Plan B should not be used if a woman is pregnant or suspects that she may already be pregnant.
If you believe, as I do, that actual life (not potential life) begins with implantation (I'll have more to say about this in Part III of the AmbivAbortion Rant, coming soon), then Plan B should be an important piece of a problem pregnancy and abortion prevention strategy, along with abstinence, responsible use of contraception, and encouragement of adoption.

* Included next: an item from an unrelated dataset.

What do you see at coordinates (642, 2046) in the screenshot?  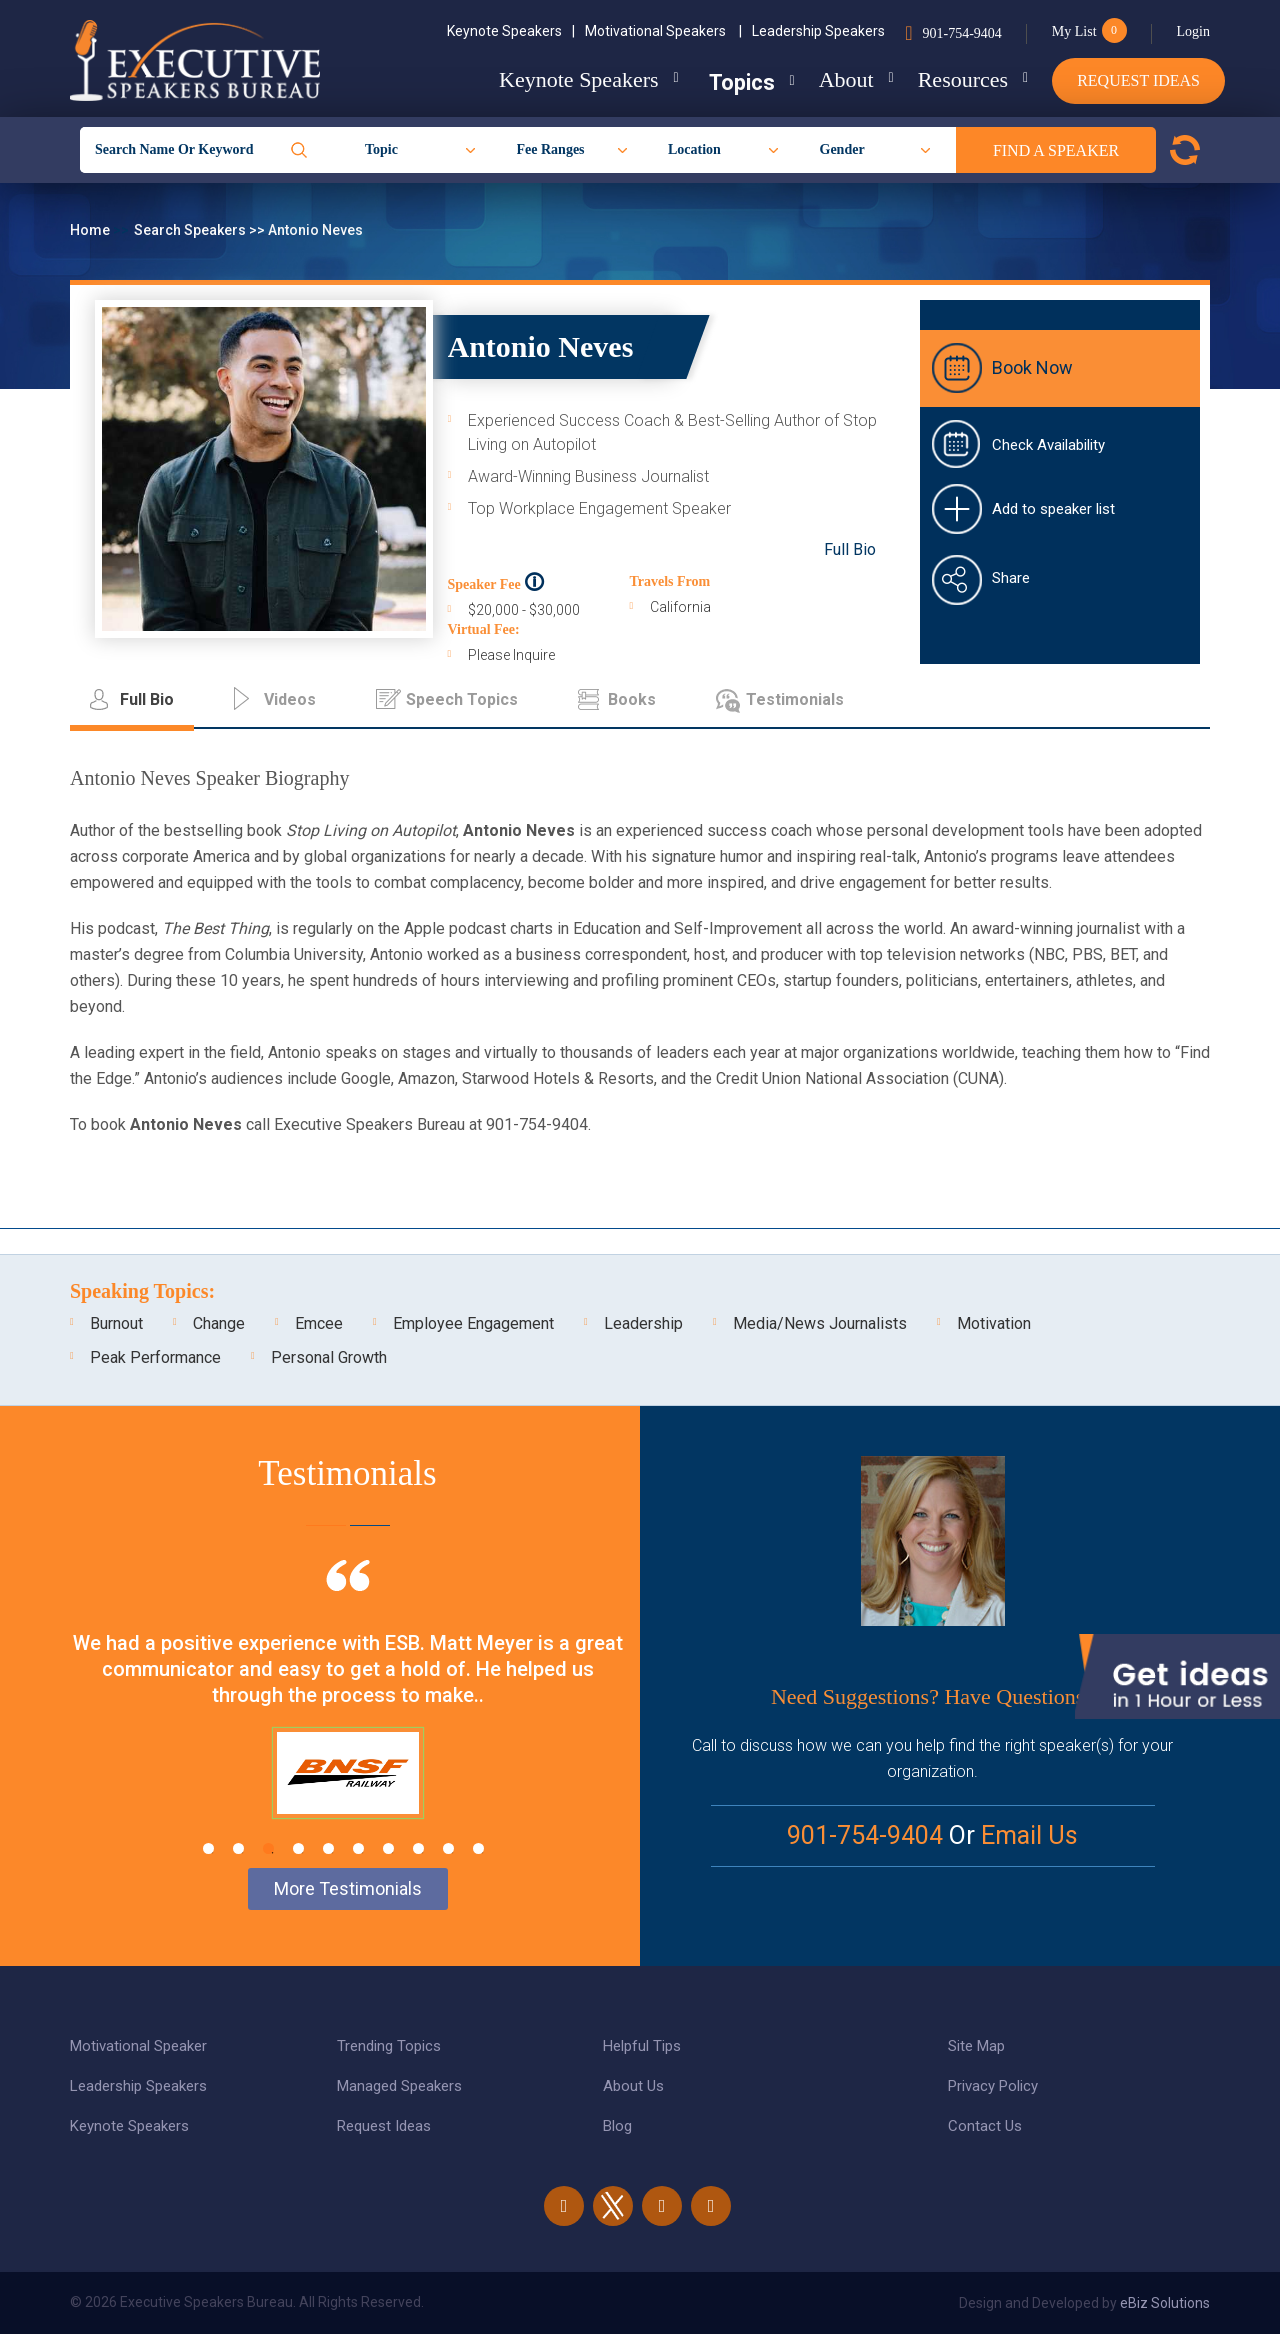 I see `Helpful Tips` at bounding box center [642, 2046]. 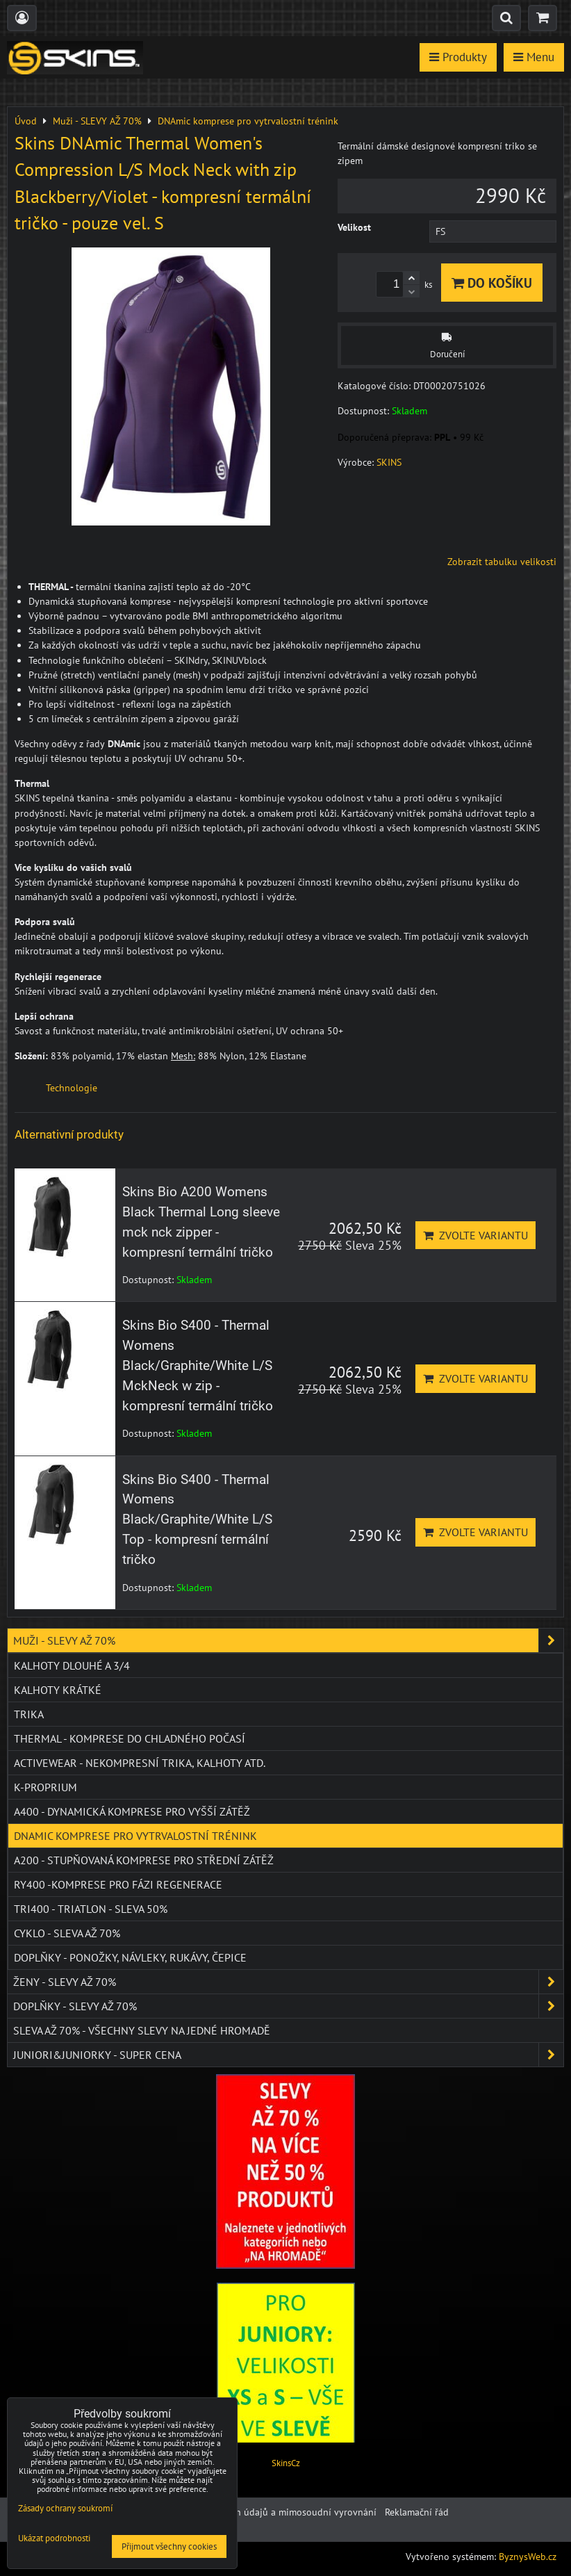 The image size is (571, 2576). I want to click on Přijmout všechny cookies, so click(169, 2546).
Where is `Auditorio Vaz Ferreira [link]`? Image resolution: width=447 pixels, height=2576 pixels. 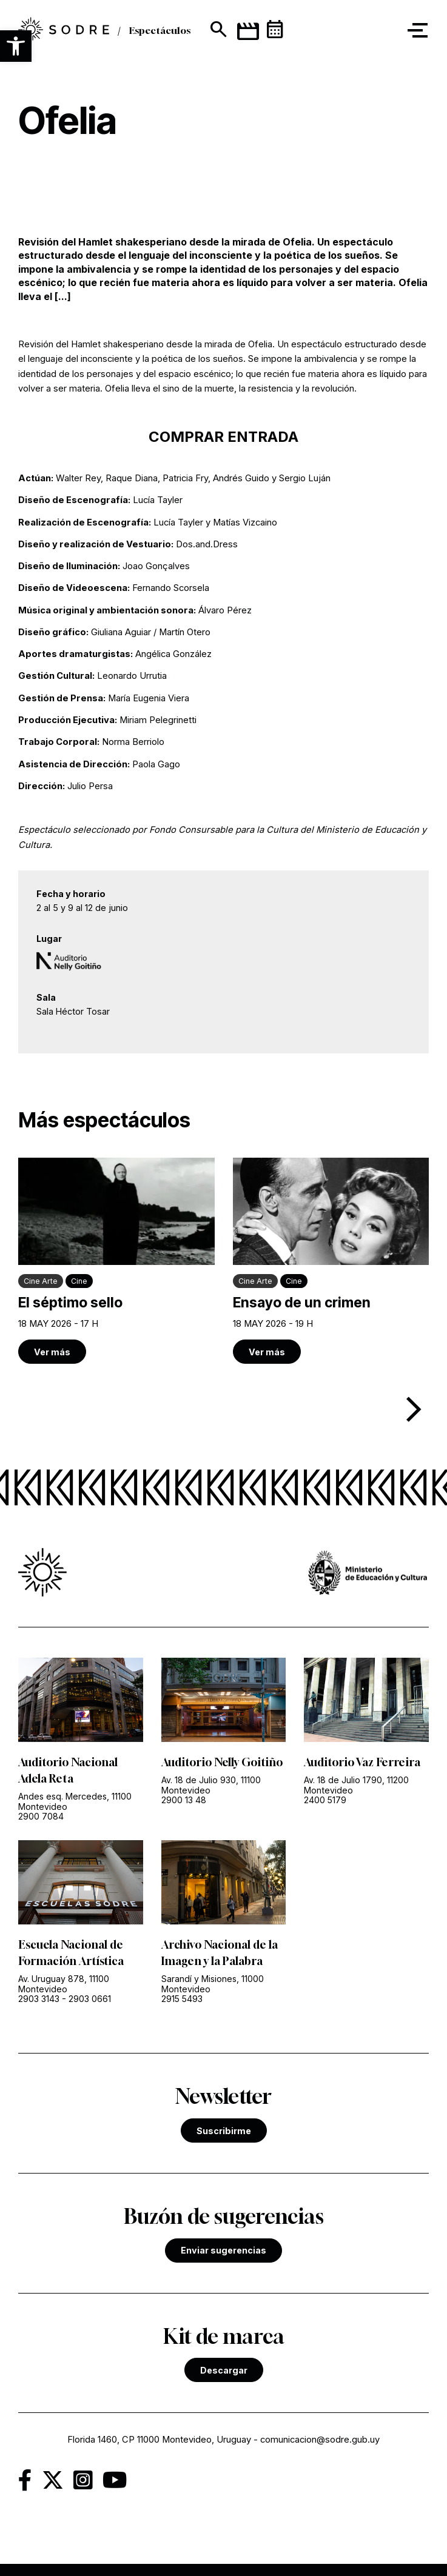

MEANWHILE, MORE NEWS ON THE ABORTION FRONT: The editor-in-chief of the Journal of the American Medical Association defended her decision to publish the UCSF "fetuses probably feel no pain" study "despite receiving criticism for not disclosing the abortion-related work of two of the authors." According to Daily Reports from kaisernetwork.org:
[T]he article does not mention that study co-author Eleanor Drey, a UCSF OB/GYN, is the medical director of the abortion clinic at San Francisco General Hospital . . . The review also does not mention that study lead author Susan Lee -- a medical student and a lawyer -- worked in the legal department of NARAL Pro-Choice America for eight months in 1999 and 2000. . . .
DeAngelis -- a Roman Catholic who opposes abortion -- said she has received dozens of "horrible, vindictive" e-mails condemning her for publishing the review. She said she will publish properly submitted comments on the review in an upcoming JAMA issue but added that there is "nothing wrong" with the review. DeAngelis said the review was based on data from dozens of medical articles by other researchers, adding, "If there weren't four other authors and this wasn't a peer-reviewed journal, I'd worry ... but I don't" . . . . DeAngelis also said Drey did not have to reveal her scope of practice as an OB/GYN, but added that she will find out more information about Lee's work with NARAL Pro-Choice America and give the authors "the opportunity to explain why they didn't reveal it."
Critics of the review have said the affiliations of the authors are important when considering its results, the Chicago Tribune reports. "These are people with years of professional and ideological investment in the pro-abortion cause, not some neutral team of medical professionals," Douglas Johnson, legislative director of the National Right to Life Committee, said. Marcia Angell, a senior lecturer in social medicine at Harvard Medical School and a former editor of the New England Journal of Medicine, said, "Suppose there were an article that said that (fetuses) do feel pain and it was written by people who were involved in the right-to-life movement. Would I want to know that? I think I would". . . . [Another scientist asked for comment said] "The standard for disclosure in medical and scientific journals is not your politics . . . There's no obligation to tell people what your mind-set is ... as long as the data is sound and gathered objectively".
Go to the Kaiser article for sources and links.
What do you think? Should the "abortion connection" have been disclosed, and do you think it necessarily affects either the selection or the interpretation of the data? (Remember that this article was a broad review of previously published studies, not a new study.)
The rather callow Terry Moran ended his ABC News report by saying that the JAMA editor had stated she still had complete faith in the study's . . . pregnant pause, attempt at significant eye-roll . . . "integrity." Moran tried to infuse that last word with, I don't know, heavy irony? sarcasm? ambiguity? It was such a strange, awkward signal -- ABC News trying to display its lack of liberal bias? Moran doing his own editorializing? But the editorial was unreadable. It was as if he was trying simultaneously to channel both Peter Jekyll and Sean Hyde.